Directions ▸ If a line of the entries below includes the word "authorization", it counts; state the total and nothing further.

Study material ▸
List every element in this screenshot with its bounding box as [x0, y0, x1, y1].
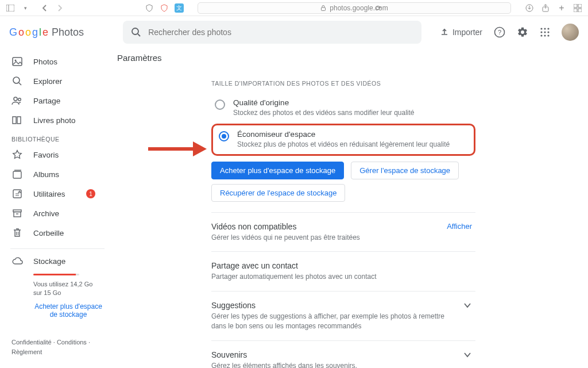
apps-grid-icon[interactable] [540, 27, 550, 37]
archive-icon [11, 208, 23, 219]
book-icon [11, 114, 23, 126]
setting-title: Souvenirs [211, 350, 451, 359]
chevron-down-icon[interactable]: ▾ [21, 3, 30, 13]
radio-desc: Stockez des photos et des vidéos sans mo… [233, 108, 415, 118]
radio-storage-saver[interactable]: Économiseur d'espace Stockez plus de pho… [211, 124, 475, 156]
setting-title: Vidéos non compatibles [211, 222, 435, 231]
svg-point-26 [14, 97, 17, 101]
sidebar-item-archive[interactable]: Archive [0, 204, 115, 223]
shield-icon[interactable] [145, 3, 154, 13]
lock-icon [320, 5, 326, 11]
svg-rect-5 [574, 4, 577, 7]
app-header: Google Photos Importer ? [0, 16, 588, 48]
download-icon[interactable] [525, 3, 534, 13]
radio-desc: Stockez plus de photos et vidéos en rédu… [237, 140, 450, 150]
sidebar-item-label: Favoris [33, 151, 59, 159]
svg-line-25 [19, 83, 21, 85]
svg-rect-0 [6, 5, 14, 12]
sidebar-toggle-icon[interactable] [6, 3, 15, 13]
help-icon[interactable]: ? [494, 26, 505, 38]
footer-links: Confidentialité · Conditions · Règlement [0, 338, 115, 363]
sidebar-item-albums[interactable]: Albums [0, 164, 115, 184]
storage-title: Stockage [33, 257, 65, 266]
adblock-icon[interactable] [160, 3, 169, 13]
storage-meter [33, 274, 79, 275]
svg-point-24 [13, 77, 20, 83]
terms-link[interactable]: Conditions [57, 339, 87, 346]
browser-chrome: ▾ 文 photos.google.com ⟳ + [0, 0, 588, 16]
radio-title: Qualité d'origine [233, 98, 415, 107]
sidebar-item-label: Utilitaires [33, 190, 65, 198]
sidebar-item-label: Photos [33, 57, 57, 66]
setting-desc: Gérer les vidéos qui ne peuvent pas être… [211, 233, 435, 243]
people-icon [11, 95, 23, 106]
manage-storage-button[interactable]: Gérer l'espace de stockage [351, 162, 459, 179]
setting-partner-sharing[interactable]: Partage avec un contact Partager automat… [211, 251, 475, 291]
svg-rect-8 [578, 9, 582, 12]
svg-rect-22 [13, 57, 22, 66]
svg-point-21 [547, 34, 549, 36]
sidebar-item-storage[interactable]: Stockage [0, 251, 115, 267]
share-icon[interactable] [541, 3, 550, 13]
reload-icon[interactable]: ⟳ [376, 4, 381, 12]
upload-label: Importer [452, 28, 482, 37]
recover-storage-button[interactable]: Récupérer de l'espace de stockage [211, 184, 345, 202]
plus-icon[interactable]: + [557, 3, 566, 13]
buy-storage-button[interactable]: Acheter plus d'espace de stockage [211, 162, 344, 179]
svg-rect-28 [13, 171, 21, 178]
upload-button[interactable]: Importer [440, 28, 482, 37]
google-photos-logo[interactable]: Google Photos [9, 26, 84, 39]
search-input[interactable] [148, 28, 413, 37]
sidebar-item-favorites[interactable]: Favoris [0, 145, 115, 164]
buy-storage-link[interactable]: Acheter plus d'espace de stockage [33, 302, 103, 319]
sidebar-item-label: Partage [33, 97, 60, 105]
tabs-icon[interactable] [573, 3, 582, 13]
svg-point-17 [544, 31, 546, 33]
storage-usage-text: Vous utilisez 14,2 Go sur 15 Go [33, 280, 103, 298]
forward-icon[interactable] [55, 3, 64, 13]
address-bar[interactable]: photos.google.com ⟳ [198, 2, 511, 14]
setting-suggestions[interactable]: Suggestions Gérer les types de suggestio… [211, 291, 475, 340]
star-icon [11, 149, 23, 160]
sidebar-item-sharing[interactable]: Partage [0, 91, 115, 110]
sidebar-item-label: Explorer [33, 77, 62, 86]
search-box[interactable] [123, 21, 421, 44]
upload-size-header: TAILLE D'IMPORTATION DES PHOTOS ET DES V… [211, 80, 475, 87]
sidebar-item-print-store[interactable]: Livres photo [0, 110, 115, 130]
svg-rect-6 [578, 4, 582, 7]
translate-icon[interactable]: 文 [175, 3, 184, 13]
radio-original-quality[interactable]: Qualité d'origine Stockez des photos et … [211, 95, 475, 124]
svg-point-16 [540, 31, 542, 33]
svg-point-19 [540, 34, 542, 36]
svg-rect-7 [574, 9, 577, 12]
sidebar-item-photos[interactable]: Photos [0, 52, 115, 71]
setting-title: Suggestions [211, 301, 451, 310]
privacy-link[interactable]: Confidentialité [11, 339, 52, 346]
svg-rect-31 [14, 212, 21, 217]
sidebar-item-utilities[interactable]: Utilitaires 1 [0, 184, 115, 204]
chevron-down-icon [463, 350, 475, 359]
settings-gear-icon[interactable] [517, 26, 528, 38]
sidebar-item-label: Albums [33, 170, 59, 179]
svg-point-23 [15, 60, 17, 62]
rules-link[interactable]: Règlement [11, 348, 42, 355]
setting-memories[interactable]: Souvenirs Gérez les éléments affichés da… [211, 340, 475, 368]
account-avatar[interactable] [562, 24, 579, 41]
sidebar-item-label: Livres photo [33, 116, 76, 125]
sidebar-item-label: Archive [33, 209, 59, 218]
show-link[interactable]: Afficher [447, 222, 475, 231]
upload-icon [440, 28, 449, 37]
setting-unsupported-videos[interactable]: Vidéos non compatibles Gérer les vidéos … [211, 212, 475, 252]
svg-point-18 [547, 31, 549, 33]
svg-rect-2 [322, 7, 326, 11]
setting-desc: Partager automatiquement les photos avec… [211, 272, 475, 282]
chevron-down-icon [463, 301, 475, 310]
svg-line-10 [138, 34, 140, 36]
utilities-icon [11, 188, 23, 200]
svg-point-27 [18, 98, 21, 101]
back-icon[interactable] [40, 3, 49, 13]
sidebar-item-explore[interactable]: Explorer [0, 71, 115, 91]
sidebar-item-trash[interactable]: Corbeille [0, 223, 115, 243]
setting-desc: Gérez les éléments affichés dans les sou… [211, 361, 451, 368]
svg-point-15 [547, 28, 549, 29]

--

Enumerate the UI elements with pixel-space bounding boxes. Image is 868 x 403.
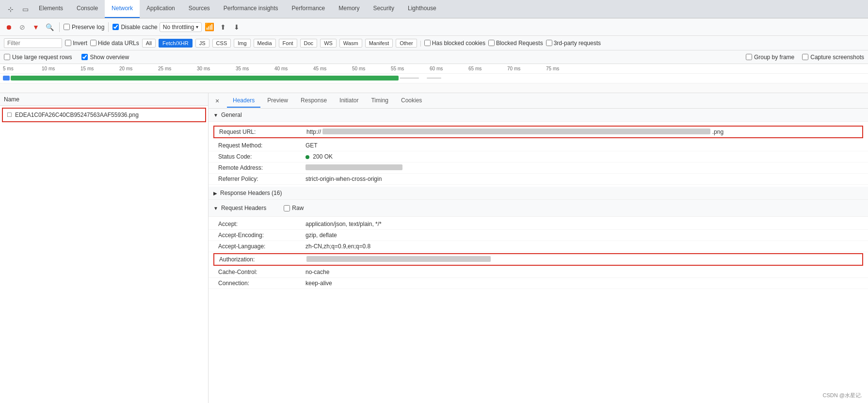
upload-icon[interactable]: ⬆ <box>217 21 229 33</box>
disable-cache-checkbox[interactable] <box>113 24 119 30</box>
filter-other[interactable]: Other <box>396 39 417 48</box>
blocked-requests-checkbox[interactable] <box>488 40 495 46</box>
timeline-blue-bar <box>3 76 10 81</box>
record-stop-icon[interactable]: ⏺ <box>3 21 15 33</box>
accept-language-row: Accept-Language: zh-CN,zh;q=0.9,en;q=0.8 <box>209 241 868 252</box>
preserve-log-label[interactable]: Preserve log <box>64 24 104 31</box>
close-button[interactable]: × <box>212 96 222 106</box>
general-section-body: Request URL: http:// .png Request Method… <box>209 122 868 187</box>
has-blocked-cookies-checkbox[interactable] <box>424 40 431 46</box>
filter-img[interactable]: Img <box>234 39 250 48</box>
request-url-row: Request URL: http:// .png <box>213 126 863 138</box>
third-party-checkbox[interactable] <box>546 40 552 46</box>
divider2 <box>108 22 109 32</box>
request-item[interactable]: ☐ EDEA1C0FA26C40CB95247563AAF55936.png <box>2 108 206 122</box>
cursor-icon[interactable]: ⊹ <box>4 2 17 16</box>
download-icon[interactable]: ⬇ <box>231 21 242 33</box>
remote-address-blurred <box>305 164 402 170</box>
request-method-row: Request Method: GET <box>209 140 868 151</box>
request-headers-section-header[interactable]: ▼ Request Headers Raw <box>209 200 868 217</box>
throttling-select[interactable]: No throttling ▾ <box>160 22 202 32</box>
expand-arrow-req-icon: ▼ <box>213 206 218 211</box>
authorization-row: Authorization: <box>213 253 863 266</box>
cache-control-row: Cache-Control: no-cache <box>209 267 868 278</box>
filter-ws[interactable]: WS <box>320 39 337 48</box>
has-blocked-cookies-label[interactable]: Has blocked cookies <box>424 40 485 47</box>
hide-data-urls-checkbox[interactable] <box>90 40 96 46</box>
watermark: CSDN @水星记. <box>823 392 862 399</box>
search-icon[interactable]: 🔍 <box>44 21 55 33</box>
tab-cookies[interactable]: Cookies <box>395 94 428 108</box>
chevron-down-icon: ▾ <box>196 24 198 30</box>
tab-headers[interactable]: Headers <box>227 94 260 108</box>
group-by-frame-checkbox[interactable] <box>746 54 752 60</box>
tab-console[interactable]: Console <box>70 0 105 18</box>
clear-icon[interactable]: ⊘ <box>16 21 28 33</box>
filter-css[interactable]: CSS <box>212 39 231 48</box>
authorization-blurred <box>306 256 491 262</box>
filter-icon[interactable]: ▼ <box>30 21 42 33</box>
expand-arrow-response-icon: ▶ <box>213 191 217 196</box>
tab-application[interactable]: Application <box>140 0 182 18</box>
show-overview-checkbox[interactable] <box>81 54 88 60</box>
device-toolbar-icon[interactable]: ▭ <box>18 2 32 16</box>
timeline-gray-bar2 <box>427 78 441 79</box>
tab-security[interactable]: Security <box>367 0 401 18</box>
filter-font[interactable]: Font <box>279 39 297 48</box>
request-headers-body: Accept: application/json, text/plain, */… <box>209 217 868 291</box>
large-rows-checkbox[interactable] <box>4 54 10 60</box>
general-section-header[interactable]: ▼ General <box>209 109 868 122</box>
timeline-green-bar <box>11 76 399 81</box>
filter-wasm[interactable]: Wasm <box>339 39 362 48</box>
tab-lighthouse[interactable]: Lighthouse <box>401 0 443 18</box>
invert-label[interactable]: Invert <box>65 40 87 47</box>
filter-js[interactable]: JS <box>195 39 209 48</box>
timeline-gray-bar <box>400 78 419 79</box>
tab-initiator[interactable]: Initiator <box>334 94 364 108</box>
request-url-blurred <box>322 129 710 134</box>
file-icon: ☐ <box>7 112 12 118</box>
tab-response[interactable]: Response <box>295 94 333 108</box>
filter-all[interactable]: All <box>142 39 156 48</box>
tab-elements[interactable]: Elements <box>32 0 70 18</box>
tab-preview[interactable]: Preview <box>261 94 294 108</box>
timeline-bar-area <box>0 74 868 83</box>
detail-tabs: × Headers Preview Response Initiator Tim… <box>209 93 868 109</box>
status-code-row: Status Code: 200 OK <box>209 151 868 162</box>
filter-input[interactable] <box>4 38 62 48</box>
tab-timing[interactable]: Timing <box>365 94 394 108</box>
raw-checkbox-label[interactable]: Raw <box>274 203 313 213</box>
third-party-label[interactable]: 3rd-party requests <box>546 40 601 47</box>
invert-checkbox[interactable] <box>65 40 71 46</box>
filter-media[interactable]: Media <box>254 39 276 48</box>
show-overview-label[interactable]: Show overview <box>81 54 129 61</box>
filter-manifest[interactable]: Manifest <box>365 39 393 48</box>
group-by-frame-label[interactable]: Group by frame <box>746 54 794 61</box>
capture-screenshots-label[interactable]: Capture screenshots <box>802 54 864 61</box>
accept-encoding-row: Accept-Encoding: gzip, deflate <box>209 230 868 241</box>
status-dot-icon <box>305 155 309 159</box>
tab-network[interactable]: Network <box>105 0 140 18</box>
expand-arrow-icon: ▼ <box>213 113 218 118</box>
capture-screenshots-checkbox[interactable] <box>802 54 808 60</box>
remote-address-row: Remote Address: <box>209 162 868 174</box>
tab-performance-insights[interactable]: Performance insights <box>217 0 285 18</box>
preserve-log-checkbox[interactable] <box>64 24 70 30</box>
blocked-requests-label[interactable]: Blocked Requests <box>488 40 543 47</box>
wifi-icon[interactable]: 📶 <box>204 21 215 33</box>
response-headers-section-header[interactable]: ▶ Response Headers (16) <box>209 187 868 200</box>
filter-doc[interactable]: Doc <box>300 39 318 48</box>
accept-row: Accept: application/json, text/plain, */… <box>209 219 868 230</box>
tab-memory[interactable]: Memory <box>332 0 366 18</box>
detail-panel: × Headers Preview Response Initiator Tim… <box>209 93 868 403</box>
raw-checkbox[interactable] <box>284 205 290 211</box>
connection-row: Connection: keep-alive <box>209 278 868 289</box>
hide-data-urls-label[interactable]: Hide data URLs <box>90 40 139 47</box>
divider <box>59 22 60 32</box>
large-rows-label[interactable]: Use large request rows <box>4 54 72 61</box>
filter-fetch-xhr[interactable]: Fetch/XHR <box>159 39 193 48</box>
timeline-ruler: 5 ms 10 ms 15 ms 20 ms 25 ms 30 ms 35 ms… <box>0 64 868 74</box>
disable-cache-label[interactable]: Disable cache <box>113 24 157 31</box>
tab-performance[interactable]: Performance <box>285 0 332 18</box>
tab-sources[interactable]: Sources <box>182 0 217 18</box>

Output of the exercise ▸ 2